[Saved entries]
-- -- --

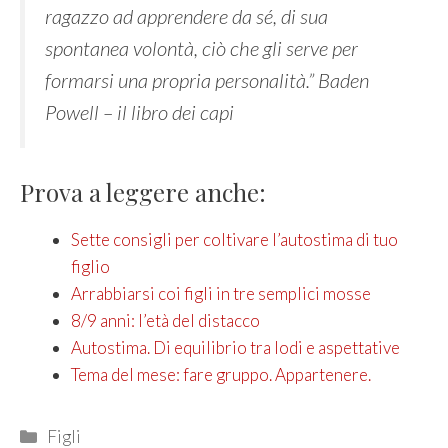
ragazzo ad apprendere da sé, di sua
spontanea volontà, ciò che gli serve per
formarsi una propria personalità.” Baden
Powell – il libro dei capi
Prova a leggere anche:
Sette consigli per coltivare l’autostima di tuo
figlio
Arrabbiarsi coi figli in tre semplici mosse
8/9 anni: l’età del distacco
Autostima. Di equilibrio tra lodi e aspettative
Tema del mese: fare gruppo. Appartenere.
Categories
Figli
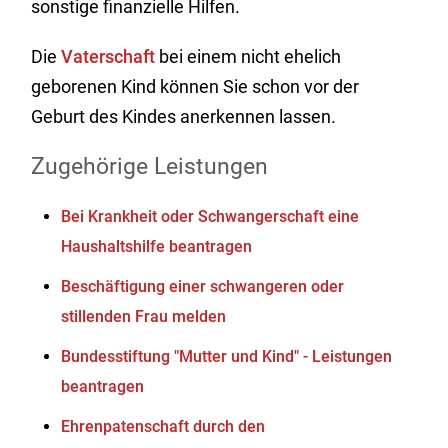
sonstige finanzielle Hilfen.
Die
Vaterschaft
bei einem nicht ehelich
geborenen Kind können Sie schon vor der
Geburt des Kindes anerkennen lassen.
Zugehörige Leistungen
Bei Krankheit oder Schwangerschaft eine
Haushaltshilfe beantragen
Beschäftigung einer schwangeren oder
stillenden Frau melden
Bundesstiftung "Mutter und Kind" - Leistungen
beantragen
Ehrenpatenschaft durch den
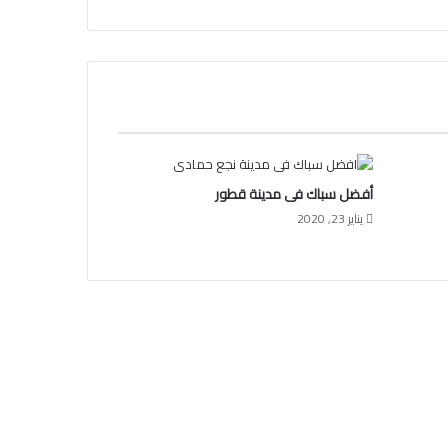
أفضل سباك فى مدينة قطور
يناير 23, 2020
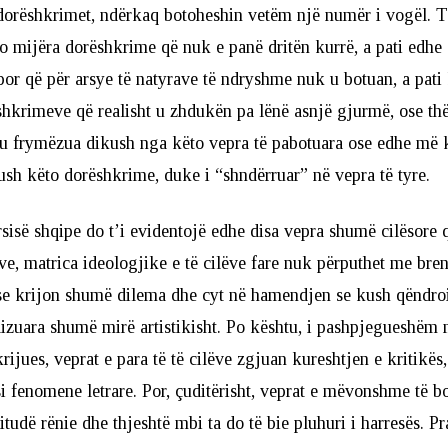
dorëshkrimet, ndërkaq botoheshin vetëm një numër i vogël. T
to mijëra dorëshkrime që nuk e panë dritën kurrë, a pati edhe
ë, por që për arsye të natyrave të ndryshme nuk u botuan, a pat
shkrimeve që realisht u zhdukën pa lënë asnjë gjurmë, ose t
 u frymëzua dikush nga këto vepra të pabotuara ose edhe më k
ush këto dorëshkrime, duke i “shndërruar” në vepra të tyre.
ërsisë shqipe do t’i evidentojë edhe disa vepra shumë cilësore
ve, matrica ideologjike e të cilëve fare nuk përputhet me bren
 se krijon shumë dilema dhe cyt në hamendjen se kush qëndro
lizuara shumë mirë artistikisht. Po kështu, i pashpjegueshëm
rijues, veprat e para të të cilëve zgjuan kureshtjen e kritikës
si fenomene letrare. Por, çuditërisht, veprat e mëvonshme të b
tudë rënie dhe thjeshtë mbi ta do të bie pluhuri i harresës. P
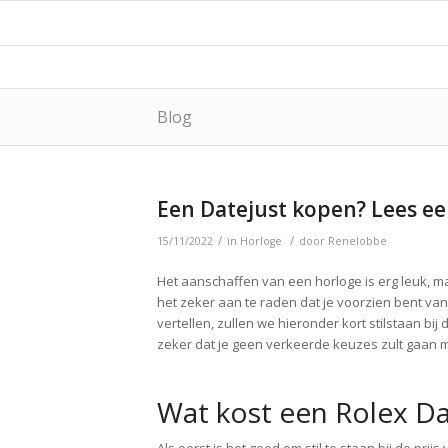
Blog
Een Datejust kopen? Lees ee
/
/
15/11/2022
in
Horloge
door
Renelobbe
Het aanschaffen van een horloge is erg leuk, ma
het zeker aan te raden dat je voorzien bent van
vertellen, zullen we hieronder kort stilstaan bij
zeker dat je geen verkeerde keuzes zult gaan ma
Wat kost een Rolex Da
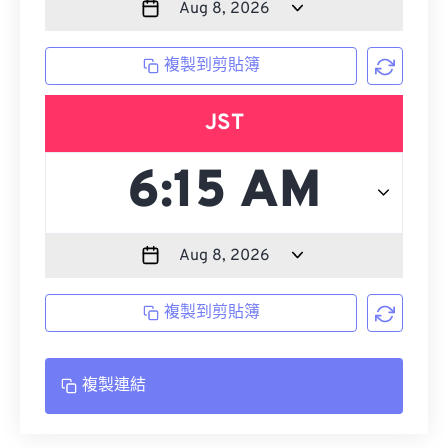
複製到剪貼簿
JST
複製到剪貼簿
複製連結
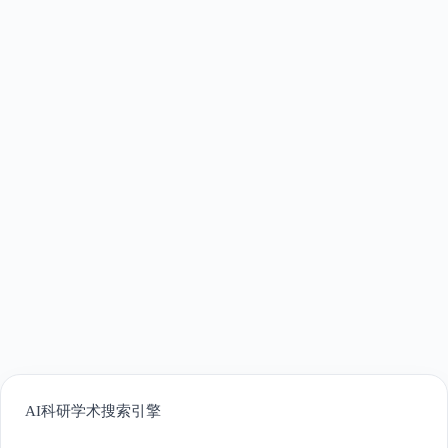
AI科研学术搜索引擎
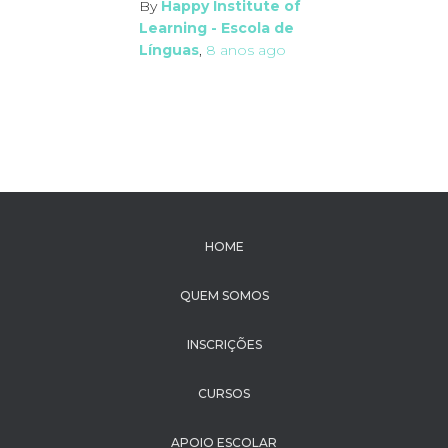
By
Happy Institute of
Learning - Escola de
Línguas
,
8 anos
ago
HOME
QUEM SOMOS
INSCRIÇÕES
CURSOS
APOIO ESCOLAR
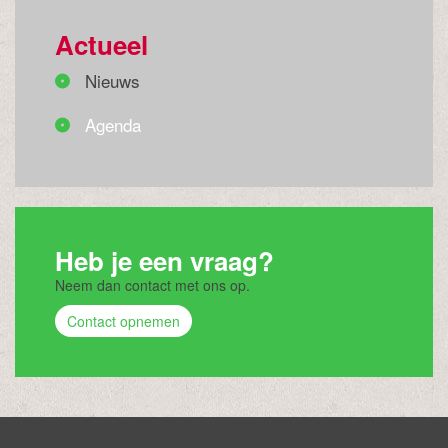
Actueel
Nieuws
Agenda
Heb je een vraag?
Neem dan contact met ons op.
Contact opnemen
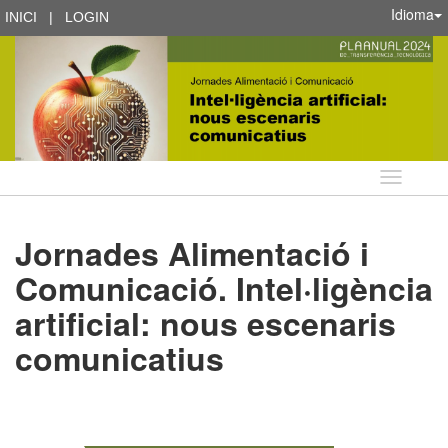
Idioma
INICI
|
LOGIN
Idioma
Jornades Alimentació i
Comunicació. Intel·ligència
artificial: nous escenaris
comunicatius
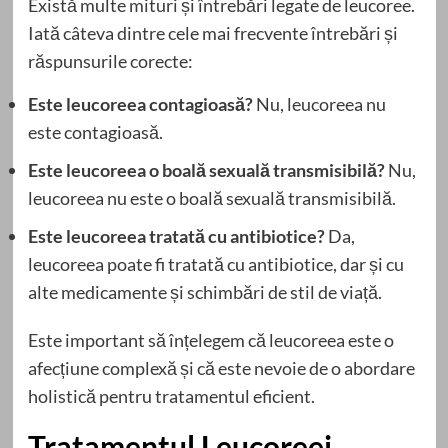
Există multe mituri și întrebări legate de leucoree.
Iată câteva dintre cele mai frecvente întrebări și
răspunsurile corecte:
Este leucoreea contagioasă?
Nu, leucoreea nu
este contagioasă.
Este leucoreea o boală sexuală transmisibilă?
Nu,
leucoreea nu este o boală sexuală transmisibilă.
Este leucoreea tratată cu antibiotice?
Da,
leucoreea poate fi tratată cu antibiotice, dar și cu
alte medicamente și schimbări de stil de viață.
Este important să înțelegem că leucoreea este o
afecțiune complexă și că este nevoie de o abordare
holistică pentru tratamentul eficient.
Tratamentul Leucoreei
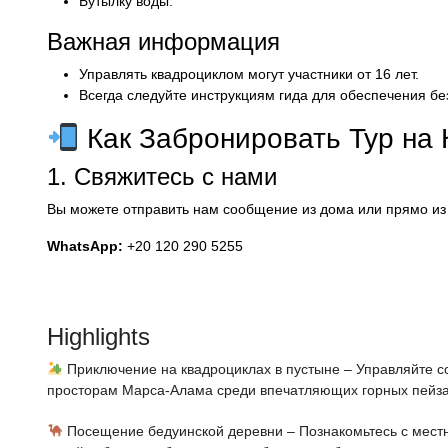
Бутылку воды.
Важная информация
Управлять квадроциклом могут участники от 16 лет.
Всегда следуйте инструкциям гида для обеспечения бе
Как Забронировать Тур на
1. Свяжитесь с нами
Вы можете отправить нам сообщение из дома или прямо из
WhatsApp:
+20 120 290 5255
Highlights
Приключение на квадроциклах в пустыне – Управляйте 
просторам Марса-Алама среди впечатляющих горных пейз
Посещение бедуинской деревни – Познакомьтесь с мест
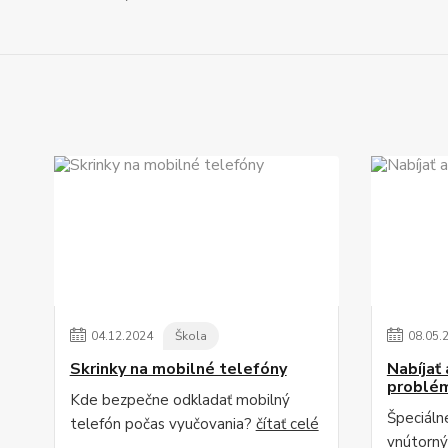
04
.
12
.
2024
Škola
08
.
05
.
Skrinky na mobilné telefóny
Nabíjať
problé
Kde bezpečne odkladať mobilný
Špeciálne
telefón počas vyučovania?
čítať celé
vnútorn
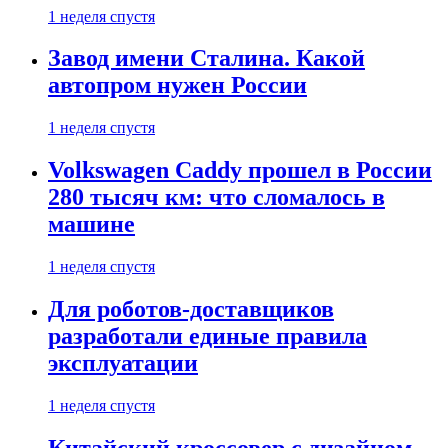
1 неделя спустя
Завод имени Сталина. Какой
автопром нужен России
1 неделя спустя
Volkswagen Caddy прошел в России
280 тысяч км: что сломалось в
машине
1 неделя спустя
Для роботов-доставщиков
разработали единые правила
эксплуатации
1 неделя спустя
Китайский кроссовер с дизайном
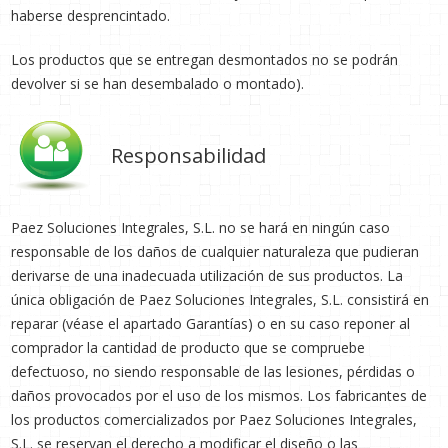
haberse desprencintado.
Los productos que se entregan desmontados no se podrán
devolver si se han desembalado o montado).
Responsabilidad
Paez Soluciones Integrales, S.L. no se hará en ningún caso
responsable de los daños de cualquier naturaleza que pudieran
derivarse de una inadecuada utilización de sus productos. La
única obligación de Paez Soluciones Integrales, S.L. consistirá en
reparar (véase el apartado Garantías) o en su caso reponer al
comprador la cantidad de producto que se compruebe
defectuoso, no siendo responsable de las lesiones, pérdidas o
daños provocados por el uso de los mismos. Los fabricantes de
los productos comercializados por Paez Soluciones Integrales,
S.L. se reservan el derecho a modificar el diseño o las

-- -- --

* _Goal of the exercise_
Write out the records above in full and exactly, with no pictures.

* _Written response_
ragazzo ad apprendere da sé, di sua
spontanea volontà, ciò che gli serve per
formarsi una propria personalità.” Baden
Powell – il libro dei capi
Prova a leggere anche:
Sette consigli per coltivare l’autostima di tuo
figlio
Arrabbiarsi coi figli in tre semplici mosse
8/9 anni: l’età del distacco
Autostima. Di equilibrio tra lodi e aspettative
Tema del mese: fare gruppo. Appartenere.
Categories
Figli
sonstige finanzielle Hilfen.
Die
Vaterschaft
bei einem nicht ehelich
geborenen Kind können Sie schon vor der
Geburt des Kindes anerkennen lassen.
Zugehörige Leistungen
Bei Krankheit oder Schwangerschaft eine
Haushaltshilfe beantragen
Beschäftigung einer schwangeren oder
stillenden Frau melden
Bundesstiftung "Mutter und Kind" - Leistungen
beantragen
Ehrenpatenschaft durch den
أفضل سباك فى مدينة قطور
يناير 23, 2020
dorëshkrimet, ndërkaq botoheshin vetëm një numër i vogël. T
to mijëra dorëshkrime që nuk e panë dritën kurrë, a pati edhe
ë, por që për arsye të natyrave të ndryshme nuk u botuan, a pat
shkrimeve që realisht u zhdukën pa lënë asnjë gjurmë, ose t
 u frymëzua dikush nga këto vepra të pabotuara ose edhe më k
ush këto dorëshkrime, duke i “shndërruar” në vepra të tyre.
ërsisë shqipe do t’i evidentojë edhe disa vepra shumë cilësore
ve, matrica ideologjike e të cilëve fare nuk përputhet me bren
 se krijon shumë dilema dhe cyt në hamendjen se kush qëndro
lizuara shumë mirë artistikisht. Po kështu, i pashpjegueshëm
rijues, veprat e para të të cilëve zgjuan kureshtjen e kritikës
si fenomene letrare. Por, çuditërisht, veprat e mëvonshme të b
tudë rënie dhe thjeshtë mbi ta do të bie pluhuri i harresës. P
Blog
Een Datejust kopen? Lees ee
/
/
15/11/2022
in
Horloge
door
Renelobbe
Het aanschaffen van een horloge is erg leuk, ma
het zeker aan te raden dat je voorzien bent van
vertellen, zullen we hieronder kort stilstaan bij
zeker dat je geen verkeerde keuzes zult gaan ma
Wat kost een Rolex Da
複製到剪貼簿
JST
複製到剪貼簿
複製連結
AI科研学术搜索引擎
By
Happy Institute of
Learning - Escola de
Línguas
,
8 anos
ago
HOME
QUEM SOMOS
INSCRIÇÕES
CURSOS
APOIO ESCOLAR
Actueel
Nieuws
Agenda
Heb je een vraag?
Neem dan contact met ons op.
Contact opnemen
Idioma
INICI
|
LOGIN
Idioma
Jornades Alimentació i
Comunicació. Intel·ligència
artificial: nous escenaris
comunicatius
Există multe mituri și întrebări legate de leucoree.
Iată câteva dintre cele mai frecvente întrebări și
răspunsurile corecte:
Este leucoreea contagioasă?
Nu, leucoreea nu
este contagioasă.
Este leucoreea o boală sexuală transmisibilă?
Nu,
leucoreea nu este o boală sexuală transmisibilă.
Este leucoreea tratată cu antibiotice?
Da,
leucoreea poate fi tratată cu antibiotice, dar și cu
alte medicamente și schimbări de stil de viață.
Este important să înțelegem că leucoreea este o
afecțiune complexă și că este nevoie de o abordare
holistică pentru tratamentul eficient.
Tratamentul Leucoreei
Бутылку воды.
Важная информация
Управлять квадроциклом могут участники от 16 лет.
Всегда следуйте инструкциям гида для обеспечения бе
Как Забронировать Тур на
1. Свяжитесь с нами
Вы можете отправить нам сообщение из дома или прямо из
WhatsApp:
+20 120 290 5255
Highlights
Приключение на квадроциклах в пустыне – Управляйте 
просторам Марса-Алама среди впечатляющих горных пейз
Посещение бедуинской деревни – Познакомьтесь с мест
04
.
12
.
2024
Škola
08
.
05
.
Skrinky na mobilné telefóny
Nabíjať
problé
Kde bezpečne odkladať mobilný
Špeciálne
telefón počas vyučovania?
čítať celé
vnútorn
1 неделя спустя
Завод имени Сталина. Какой
автопром нужен России
1 неделя спустя
Volkswagen Caddy прошел в России
280 тысяч км: что сломалось в
машине
1 неделя спустя
Для роботов-доставщиков
разработали единые правила
эксплуатации
1 неделя спустя
Китайский кроссовер с дизайном
haberse desprencintado.
Los productos que se entregan desmontados no se podrán
devolver si se han desembalado o montado).
Responsabilidad
Paez Soluciones Integrales, S.L. no se hará en ningún caso
responsable de los daños de cualquier naturaleza que pudieran
derivarse de una inadecuada utilización de sus productos. La
única obligación de Paez Soluciones Integrales, S.L. consistirá en
reparar (véase el apartado Garantías) o en su caso reponer al
comprador la cantidad de producto que se compruebe
defectuoso, no siendo responsable de las lesiones, pérdidas o
daños provocados por el uso de los mismos. Los fabricantes de
los productos comercializados por Paez Soluciones Integrales,
S.L. se reservan el derecho a modificar el diseño o las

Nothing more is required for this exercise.